Title: hadoop yarn job stuck in accepted state - Step-by-Step Troubleshooting Guide
Category: Troubleshooting
Applies To: Last Updated: 23/06/2025
Issue Summary
A job submitted via YARN remains in the ACCEPTED state indefinitely and does not transition to RUNNING.
Possible Cause(s)
Insufficient Resources (Memory/CPU) in the cluster to allocate the ApplicationMaster.
YARN Scheduler Misconfiguration (e.g., resource allocation or queue limits).
Cluster NodeManager not available or unhealthy.
Queue Capacity Limit Reached in Capacity/Fair scheduler.

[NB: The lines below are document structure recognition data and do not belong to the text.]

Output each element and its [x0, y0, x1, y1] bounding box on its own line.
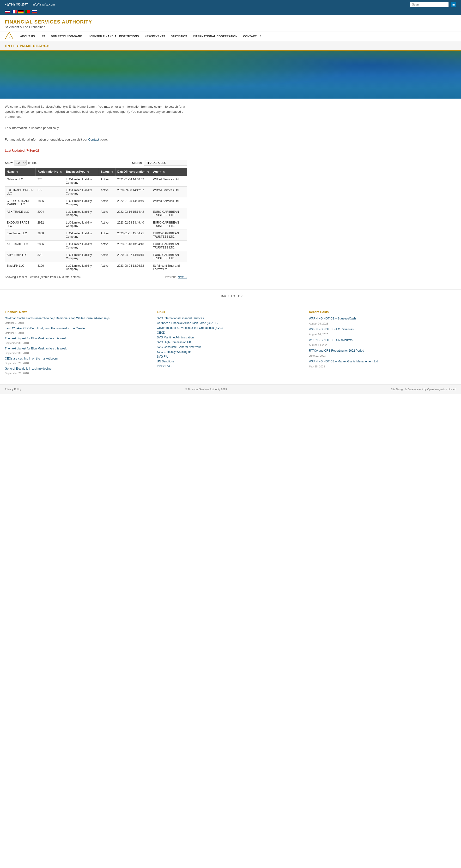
intro-paragraph-3: For any additional information or enquir… — [5, 137, 187, 142]
cell-agent: EURO-CARIBBEAN TRUSTEES LTD. — [151, 219, 187, 229]
flag-de[interactable] — [18, 10, 24, 13]
post-link[interactable]: WARNING NOTICE – SqueezeCash — [309, 317, 456, 321]
footer-link[interactable]: UN Sanctions — [157, 360, 304, 363]
flag-pt[interactable] — [25, 10, 30, 13]
back-to-top: ↑ BACK TO TOP — [0, 289, 461, 303]
footer-link[interactable]: SVG Consulate General New York — [157, 345, 304, 349]
news-link[interactable]: The next big test for Elon Musk arrives … — [5, 337, 152, 340]
cell-agent: Wilfred Services Ltd. — [151, 197, 187, 208]
financial-news-list: Goldman Sachs slants research to help De… — [5, 317, 152, 375]
sort-status-icon: ⇅ — [111, 171, 113, 173]
flag-ru[interactable] — [32, 10, 37, 13]
recent-posts-title: Recent Posts — [309, 310, 456, 314]
nav-item-licensed-fi[interactable]: LICENSED FINANCIAL INSTITUTIONS — [85, 31, 142, 41]
flag-uk[interactable] — [5, 10, 10, 13]
footer-link[interactable]: Caribbean Financial Action Task Force (C… — [157, 321, 304, 325]
links-title: Links — [157, 310, 304, 314]
sort-regno-icon: ⇅ — [60, 171, 62, 173]
header-search-input[interactable] — [410, 2, 449, 7]
footer-link[interactable]: SVG Embassy Washington — [157, 350, 304, 353]
cell-status: Active — [99, 229, 115, 240]
cell-reg-no: 2858 — [35, 229, 64, 240]
nav-item-about-us[interactable]: ABOUT US — [17, 31, 38, 41]
cell-status: Active — [99, 262, 115, 273]
sort-biz-icon: ⇅ — [87, 171, 89, 173]
show-label: Show — [5, 161, 13, 164]
top-bar-right: in — [410, 2, 456, 7]
news-link[interactable]: The next big test for Elon Musk arrives … — [5, 347, 152, 350]
next-page[interactable]: Next → — [178, 275, 187, 279]
contact-link[interactable]: Contact — [88, 138, 99, 141]
search-label: Search: — [132, 161, 143, 164]
cell-business-type: LLC-Limited Liability Company — [64, 197, 99, 208]
cell-agent: Wilfred Services Ltd. — [151, 186, 187, 197]
footer-link[interactable]: SVG High Commission UK — [157, 341, 304, 344]
privacy-policy-link[interactable]: Privacy Policy — [5, 388, 21, 391]
cell-business-type: LLC-Limited Liability Company — [64, 262, 99, 273]
cell-date: 2022-01-25 14:28:49 — [115, 197, 151, 208]
news-link[interactable]: CEOs are cashing in on the market boom — [5, 357, 152, 360]
news-link[interactable]: Land O'Lakes CEO Beth Ford, from the cor… — [5, 327, 152, 330]
table-info: Showing 1 to 9 of 9 entries (filtered fr… — [5, 275, 81, 279]
table-row: Oxtrade LLC 775 LLC-Limited Liability Co… — [5, 176, 187, 187]
intro-paragraph-1: Welcome to the Financial Services Author… — [5, 104, 187, 119]
sort-date-icon: ⇅ — [147, 171, 149, 173]
col-agent[interactable]: Agent ⇅ — [151, 168, 187, 176]
entity-table: Name ⇅ RegistrationNo ⇅ BusinessType ⇅ S… — [5, 168, 187, 273]
entries-select[interactable]: 10 25 50 100 — [14, 160, 27, 165]
nav-item-ifs[interactable]: IFS — [38, 31, 48, 41]
entity-search-bar: ENTITY NAME SEARCH — [0, 41, 461, 51]
table-row: AXI TRADE LLC 2836 LLC-Limited Liability… — [5, 240, 187, 251]
footer-link[interactable]: SVG FIU — [157, 355, 304, 358]
footer-link[interactable]: Invest SVG — [157, 365, 304, 368]
table-search-input[interactable] — [144, 160, 187, 166]
news-link[interactable]: Goldman Sachs slants research to help De… — [5, 317, 152, 320]
table-row: G FOREX TRADE MARKET LLC 1825 LLC-Limite… — [5, 197, 187, 208]
col-business-type[interactable]: BusinessType ⇅ — [64, 168, 99, 176]
cell-agent: EURO-CARIBBEAN TRUSTEES LTD. — [151, 251, 187, 262]
svg-point-2 — [9, 37, 9, 38]
hero-overlay — [0, 51, 461, 99]
bottom-footer: Privacy Policy © Financial Services Auth… — [0, 384, 461, 394]
cell-name: G FOREX TRADE MARKET LLC — [5, 197, 35, 208]
post-link[interactable]: WARNING NOTICE- UNXMarkets — [309, 338, 456, 342]
nav-item-statistics[interactable]: STATISTICS — [168, 31, 190, 41]
col-name[interactable]: Name ⇅ — [5, 168, 35, 176]
flag-fr[interactable] — [11, 10, 17, 13]
post-link[interactable]: WARNING NOTICE – Market Giants Managemen… — [309, 360, 456, 364]
col-date[interactable]: DateOfIncorporation ⇅ — [115, 168, 151, 176]
col-reg-no[interactable]: RegistrationNo ⇅ — [35, 168, 64, 176]
list-item: FATCA and CRS Reporting for 2022 PeriodJ… — [309, 349, 456, 357]
footer-link[interactable]: SVG Maritime Administration — [157, 336, 304, 339]
list-item: CEOs are cashing in on the market boomSe… — [5, 357, 152, 365]
nav-item-news-events[interactable]: NEWS/EVENTS — [142, 31, 168, 41]
nav-item-contact-us[interactable]: CONTACT US — [240, 31, 264, 41]
cell-status: Active — [99, 197, 115, 208]
post-link[interactable]: FATCA and CRS Reporting for 2022 Period — [309, 349, 456, 353]
nav-item-intl-coop[interactable]: INTERNATIONAL COOPERATION — [190, 31, 240, 41]
main-content: Welcome to the Financial Services Author… — [0, 99, 192, 284]
cell-name: EXODUS TRADE LLC — [5, 219, 35, 229]
nav-item-domestic-non-bank[interactable]: DOMESTIC NON-BANK — [48, 31, 85, 41]
footer-link[interactable]: Government of St. Vincent & the Grenadin… — [157, 326, 304, 330]
news-link[interactable]: General Electric is in a sharp decline — [5, 367, 152, 370]
cell-reg-no: 3196 — [35, 262, 64, 273]
footer-link[interactable]: SVG International Financial Services — [157, 317, 304, 320]
linkedin-icon[interactable]: in — [451, 2, 456, 7]
footer-link[interactable]: OECD — [157, 331, 304, 334]
cell-agent: EURO-CARIBBEAN TRUSTEES LTD. — [151, 208, 187, 219]
back-to-top-link[interactable]: ↑ BACK TO TOP — [218, 294, 243, 298]
cell-date: 2021-01-04 14:46:02 — [115, 176, 151, 187]
col-status[interactable]: Status ⇅ — [99, 168, 115, 176]
email-address[interactable]: info@svgfsa.com — [33, 3, 55, 6]
post-link[interactable]: WARNING NOTICE- FX Revenues — [309, 328, 456, 332]
cell-agent: Wilfred Services Ltd. — [151, 176, 187, 187]
table-row: ABX TRADE LLC 2004 LLC-Limited Liability… — [5, 208, 187, 219]
table-row: IQX TRADE GROUP LLC 579 LLC-Limited Liab… — [5, 186, 187, 197]
cell-agent: St. Vincent Trust and Escrow Ltd — [151, 262, 187, 273]
cell-name: Oxtrade LLC — [5, 176, 35, 187]
prev-page[interactable]: ← Previous — [161, 275, 176, 279]
cell-date: 2022-03-16 15:14:42 — [115, 208, 151, 219]
list-item: WARNING NOTICE- UNXMarketsAugust 14, 202… — [309, 338, 456, 347]
phone-number: +1(784) 456-2577 — [5, 3, 28, 6]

High number of pending applications or containers.
Step-by-Step Resolution
Step 1: Check Application State
yarn application -status <Application_ID>
Look for:
State: ACCEPTED
FinalStatus: UNDEFINED
Diagnostics for any error messages.
Step 2: Resource Availability
Check if the cluster has enough free memory and vCores:
yarn node -list
Or use:
yarn rmadmin -checkHealth
Also visit the ResourceManager UI:
http://<resourcemanager-host>:8088/cluster/scheduler
Step 3: Review Queue Configuration
If using CapacityScheduler, ensure your queue has enough space:
yarn scheduler -status <queue-name>
Check capacity-scheduler.xml:
<property>
<name>yarn.scheduler.capacity.root.<queue-name>.capacity</name>
<value>...</value>
</property>
Verify:
Queue isn’t full.
User has access to that queue.
Step 4: Check NodeManager Health
Ensure enough NodeManagers are healthy:
yarn node -list
Investigate if NodeManager logs (/var/log/hadoop-yarn/nodemanager/) show any issues:
grep -i "ERROR" /var/log/hadoop-yarn/nodemanager/*.log
Step 5: ApplicationMaster Launch Delay
If the job waits too long to launch AM, increase AM resource limit or reduce other running jobs.
Also check ResourceManager logs:
/var/log/hadoop-yarn/resourcemanager/yarn-yarn-resourcemanager-*.log
Step 6: Restart ResourceManager or NodeManagers (if needed)
If system health is affected, and resources appear available but are not allocated, restart services (only if safe):
yarn --daemon stop resourcemanager
yarn --daemon stop nodemanager
yarn --daemon start resourcemanager
yarn --daemon start nodemanager
Additional notes:
This issue is more frequent during high-load conditions.
Implement autoscaling or increase NodeManager count if cluster usage is consistently high.